Bus error (core dumped) when using the pecos model to train xtransformer

runningabcd opened this issue 2 years ago · 3 comments

Description

When I train xtransformer with pecos model, a training error occurs

Constructed training corpus len=679174, training label matrix with shape=(679174, 679174) and nnz=1429299
Constructed training feature matrix with shape=(679174, 1134376) and nnz=1195014
Downloading (…)lve/main/config.json: 100%|██████████████████████████████████████████████████████| 570/570 [00:00<00:00, 2.08MB/s]
Downloading (…)okenizer_config.json: 100%|█████████████████████████████████████████████████████| 29.0/29.0 [00:00<00:00, 104kB/s]
Downloading (…)solve/main/vocab.txt: 100%|█████████████████████████████████████████████████████| 213k/213k [00:00<00:00, 635kB/s]
Downloading (…)/main/tokenizer.json: 100%|█████████████████████████████████████████████████████| 436k/436k [00:00<00:00, 945kB/s]
Downloading pytorch_model.bin: 100%|██████████████████████████████████████████████████████████| 436M/436M [00:23<00:00, 18.3MB/s]
Some weights of the model checkpoint at bert-base-cased were not used when initializing BertForXMC: ['cls.predictions.transform.dense.weight', 'cls.predictions.transform.LayerNorm.weight', 'cls.seq_relationship.weight', 'cls.predictions.bias', 'cls.predictions.decoder.weight', 'cls.predictions.transform.dense.bias', 'cls.predictions.transform.LayerNorm.bias', 'cls.seq_relationship.bias']

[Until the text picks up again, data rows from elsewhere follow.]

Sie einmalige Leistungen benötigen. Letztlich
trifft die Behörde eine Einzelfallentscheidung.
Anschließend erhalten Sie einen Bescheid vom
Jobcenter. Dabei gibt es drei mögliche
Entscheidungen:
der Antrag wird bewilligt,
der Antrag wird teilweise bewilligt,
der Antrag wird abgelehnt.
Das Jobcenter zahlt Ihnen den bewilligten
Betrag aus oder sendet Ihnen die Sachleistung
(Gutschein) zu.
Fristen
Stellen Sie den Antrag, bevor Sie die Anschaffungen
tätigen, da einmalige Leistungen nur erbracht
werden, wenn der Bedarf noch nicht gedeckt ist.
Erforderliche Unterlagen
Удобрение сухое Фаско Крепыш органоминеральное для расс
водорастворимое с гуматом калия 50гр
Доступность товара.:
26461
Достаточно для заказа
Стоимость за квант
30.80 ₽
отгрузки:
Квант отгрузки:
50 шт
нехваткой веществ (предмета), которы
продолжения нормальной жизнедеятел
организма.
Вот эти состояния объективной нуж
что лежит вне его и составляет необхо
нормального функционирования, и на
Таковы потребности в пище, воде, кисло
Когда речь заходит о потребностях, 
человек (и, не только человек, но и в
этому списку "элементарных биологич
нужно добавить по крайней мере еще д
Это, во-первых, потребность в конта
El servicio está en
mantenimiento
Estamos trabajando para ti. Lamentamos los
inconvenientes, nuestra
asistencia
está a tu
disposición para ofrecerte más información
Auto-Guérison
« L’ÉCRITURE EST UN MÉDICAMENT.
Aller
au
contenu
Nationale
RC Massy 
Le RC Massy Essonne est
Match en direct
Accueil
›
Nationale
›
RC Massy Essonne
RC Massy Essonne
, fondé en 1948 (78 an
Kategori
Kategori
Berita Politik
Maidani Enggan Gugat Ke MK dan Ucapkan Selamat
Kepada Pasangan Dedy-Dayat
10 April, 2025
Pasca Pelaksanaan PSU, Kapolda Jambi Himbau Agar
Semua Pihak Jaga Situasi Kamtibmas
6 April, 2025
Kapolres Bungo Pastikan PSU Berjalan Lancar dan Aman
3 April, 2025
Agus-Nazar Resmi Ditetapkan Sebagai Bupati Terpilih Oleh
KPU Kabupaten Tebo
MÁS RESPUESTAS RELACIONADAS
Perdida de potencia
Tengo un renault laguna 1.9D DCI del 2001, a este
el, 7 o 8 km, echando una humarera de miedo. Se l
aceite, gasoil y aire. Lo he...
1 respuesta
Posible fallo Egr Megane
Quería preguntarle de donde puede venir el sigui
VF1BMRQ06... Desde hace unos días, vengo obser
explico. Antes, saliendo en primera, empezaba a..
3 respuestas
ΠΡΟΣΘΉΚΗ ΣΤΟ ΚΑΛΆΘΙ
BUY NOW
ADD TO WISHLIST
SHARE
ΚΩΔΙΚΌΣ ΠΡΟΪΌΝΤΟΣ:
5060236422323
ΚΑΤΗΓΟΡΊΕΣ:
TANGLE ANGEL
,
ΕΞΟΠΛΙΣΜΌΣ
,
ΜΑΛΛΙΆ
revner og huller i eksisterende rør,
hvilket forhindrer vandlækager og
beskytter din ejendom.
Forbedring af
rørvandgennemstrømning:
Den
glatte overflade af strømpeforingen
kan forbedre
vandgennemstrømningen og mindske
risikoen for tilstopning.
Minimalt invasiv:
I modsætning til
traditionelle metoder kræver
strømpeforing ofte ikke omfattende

This IS expected if you are initializing BertForXMC from the checkpoint of a model trained on another task or with another architecture (e.g. initializing a BertForSequenceClassification model from a BertForPreTraining model).
This IS NOT expected if you are initializing BertForXMC from the checkpoint of a model that you expect to be exactly identical (initializing a BertForSequenceClassification model from a BertForSequenceClassification model).
/usr/local/lib/python3.10/dist-packages/transformers/optimization.py:407: FutureWarning: This implementation of AdamW is deprecated and will be removed in a future version. Use the PyTorch implementation torch.optim.AdamW instead, or set no_deprecation_warning=True to disable this warning
warnings.warn(
Bus error (core dumped)

How to Reproduce?

train data like this:
4400,1580,5174 教育培训机构.道口财富是一家教育培训机构，由清控控股旗下公司联合上海陆家嘴旗下公司发起设立，为学员提供财富管理课程和创业金融课程。
5156,1188,1459 场景营销平台.北京蜂巢天下信息技术有限公司项目团队组建于2014年,总部位于北京，是基于Beacon网络的场景营销平台。专注于为本地生活服务商户提供基于场景的优惠分发，为用户提供一键接入身边优惠内容。
5156,1459 定制品在线设计及管理平台.时代定制是一个定制品在线设计及业务管理平台，主要服务于印刷和设计类企业、网站、影楼、文印店。

Steps to reproduce

from pecos.utils.featurization.text.preprocess import Preprocessor
from pecos.xmc.xtransformer.model import XTransformer
from pecos.xmc.xtransformer.module import MLProblemWithText

import os

parsed_result = Preprocessor.load_data_from_file(
    "./training-data.txt",
    "./output-labels.txt",
)
Y = parsed_result["label_matrix"]
X_txt = parsed_result["corpus"]

print(f"Constructed training corpus len={len(X_txt)}, training label matrix with shape={Y.shape} and nnz={Y.nnz}")

vectorizer_config = {
    "type": "tfidf",
    "kwargs": {
        "base_vect_configs": [
            {
                "ngram_range": [1, 2],
                "max_df_ratio": 0.98,
                "analyzer": "word",
            },
        ],
    },
}

tfidf_model = Preprocessor.train(X_txt, vectorizer_config)
X_feat = tfidf_model.predict(X_txt)

print(f"Constructed training feature matrix with shape={X_feat.shape} and nnz={X_feat.nnz}")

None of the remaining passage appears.